Installing via conda

CondaOSX CondaWin CondaLinux

CondaVersion CondaLastUpdate CondaPlatforms CondaLicense CondaDownloads

Conda is a package manager that handles sourcing of all dependencies in a relatively straight-forward, cross-platform manner. pycoalescence is provided on conda-forge, so please be aware of the conda forge gotchas, especially regarding mixing the conda-forge and default channels. Installation of the package and all dependencies including boost, gdal, cmake and the relevant C++ compiler, simply requires conda install -c conda-forge pycoalescence, although we recommend installing directly to a clean virtual environment using conda install --name MyEnv1 -c conda-forge pycoalescence. Note that conda installs the dependencies into its own environment and may ignore system installs.

conda on Linux

C++14 compilers are currently unsupported on Linux on conda-forge, meaning that installation through this channel is not possible at this time. The solution is to build the package recipe on your local machine using the following steps (requires git and conda are installed locally).

  • Change directory to a temporary directory and source the base conda environment

    • cd temp
    • source /path/anaconda3/bin/activate
  • Download the recipe from conda-forge using git and modify the recipe to include linux

    • git clone https://github.com/conda-forge/pycoalescence-feedstock.git
    • Delete “or linux” from line 18 in pycoalescence-feedstock/recipes/meta.yaml. This will allow the build on linux systems.
  • Build the package (make sure conda-build package has been installed) and install the package to your desired environment.

    • conda-build . (this step takes some time)
    • conda install --use-local pycoalescence --name MyEnv

Note

When the C++ compilers are updated on conda-forge, this method for installing on Linux will no longer be necessary.

Installing via pip

PyPiWin PyPiOSX |PyPiLinux|_

Note

See here for solutions to some common installation issues.

Installation via pip requires that the non-pythonic dependencies are installed manually first. Importantly, make sure that gdal is fully functional. On some systems this appears to need compilation directly from source. Also ensure that you have a C++14 compliant compiler, cmake, sqlite and boost installed. Finally make sure your Python 3 is >= 3.6.1 or Python 2 >= 2.7.9.

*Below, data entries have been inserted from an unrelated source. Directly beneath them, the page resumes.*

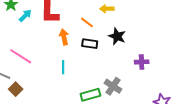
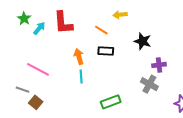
black star: (117, 36) -> (143, 41), moved
orange arrow: (64, 37) -> (79, 56), moved
gray cross: (113, 86) -> (149, 84), moved

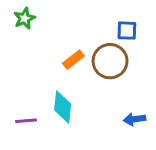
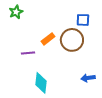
cyan diamond: (63, 107) -> (41, 83), moved
purple line: (26, 121) -> (28, 53), moved

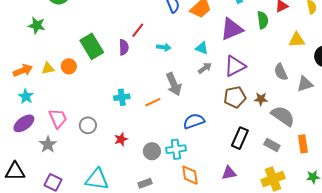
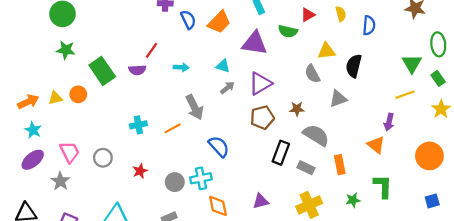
green semicircle: (263, 20) -> (288, 31), turned 114
green star: (37, 25) -> (66, 50), moved
purple triangle: (232, 29) -> (254, 43), turned 35
purple semicircle: (124, 47) -> (137, 70), turned 91
gray semicircle: (281, 72) -> (312, 74), moved
brown star: (261, 99) -> (297, 109), moved
blue semicircle: (194, 121) -> (219, 146), turned 70
black rectangle: (240, 138) -> (281, 153), moved

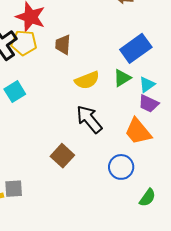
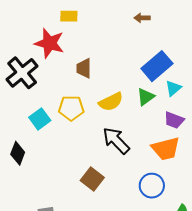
yellow pentagon: (24, 43) -> (71, 108), moved
cyan triangle: (147, 85) -> (173, 88), moved
orange trapezoid: (138, 131) -> (166, 149), turned -60

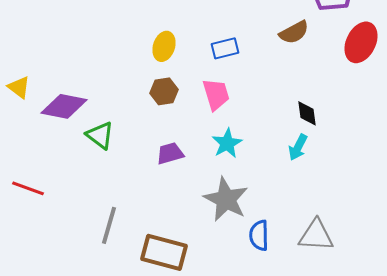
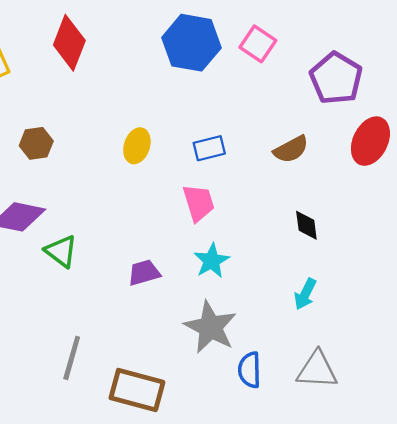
brown semicircle: (294, 32) -> (291, 149), moved
brown hexagon: (164, 91) -> (36, 143), moved
cyan arrow: (298, 147) -> (305, 294), moved

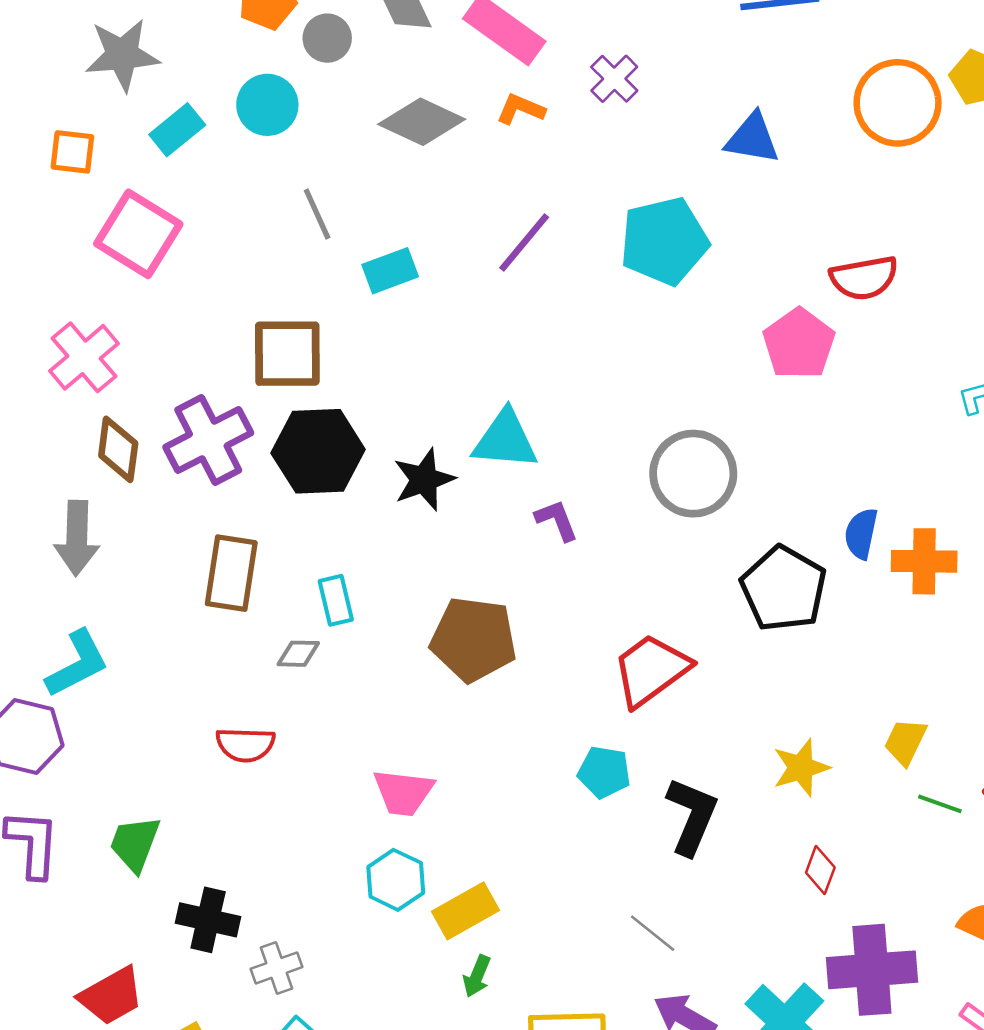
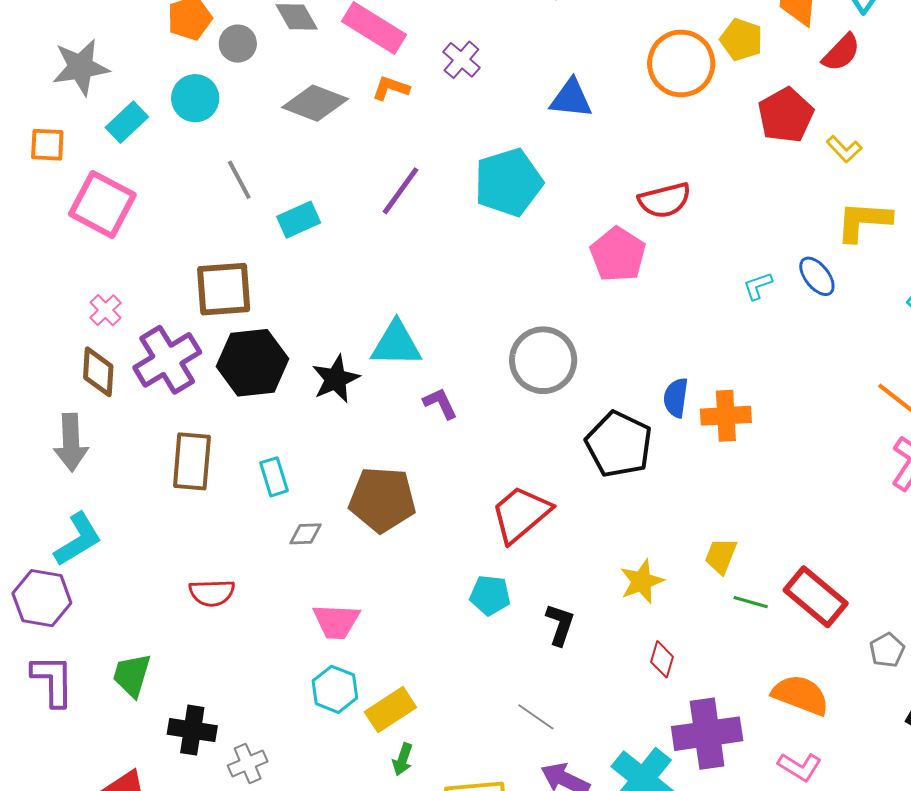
pink cross: (84, 357) -> (105, 310), moved, size x0.6
gray diamond: (298, 654) -> (305, 534), moved
black L-shape: (692, 816) -> (560, 625), size x0.7

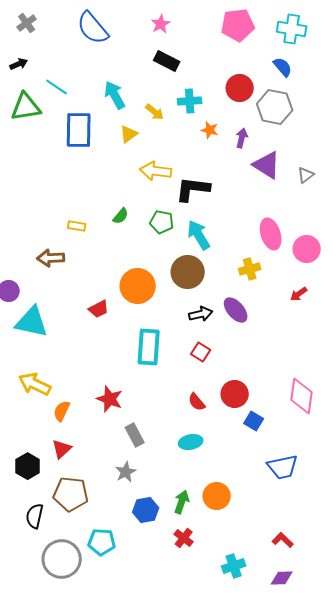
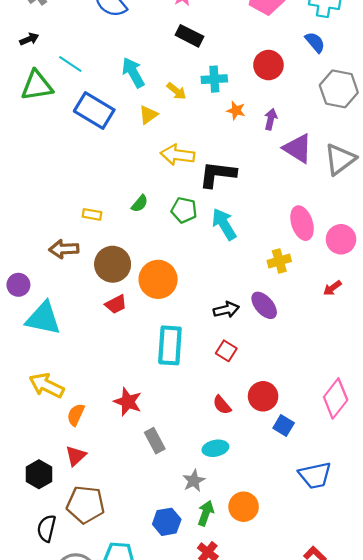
gray hexagon: (275, 107) -> (339, 89), moved
blue rectangle: (79, 130) -> (94, 111), turned -60
gray triangle: (306, 175) -> (340, 159), size x1.8
brown circle: (188, 272) -> (113, 264), moved
pink diamond: (302, 396) -> (336, 398), turned 30
gray star: (126, 472) -> (194, 481), moved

With all requirements installed, it is recommended that you use a virtual environment (or pipenv) to control your Python packages (see here).

Finally, installation of pycoalescence, including Python dependencies, should just require pip install pycoalescence. The package should be downloaded and built.

Installing manually - setuptools

This method is not recommended unless you experience problems with conda or pip. To install using setuptools, download the source code manually and run python setup.py install from the terminal. Running this command will install pycoalescence to the current Python environment.

Installing manually - installer.py

Calling python installer.py [opts] from the pycoalescence directory within the source code allows for finer control over installation options. Importantly, two different make environments can be used, either ./configure and make, or cmake. A list of options is given below, and can also be displayed by running python installer.py -h. Running python installer.py will generate the package in-place, meaning that it will not be added to the Python environment. This can be desirable for HPC systems where package installation is not permitted.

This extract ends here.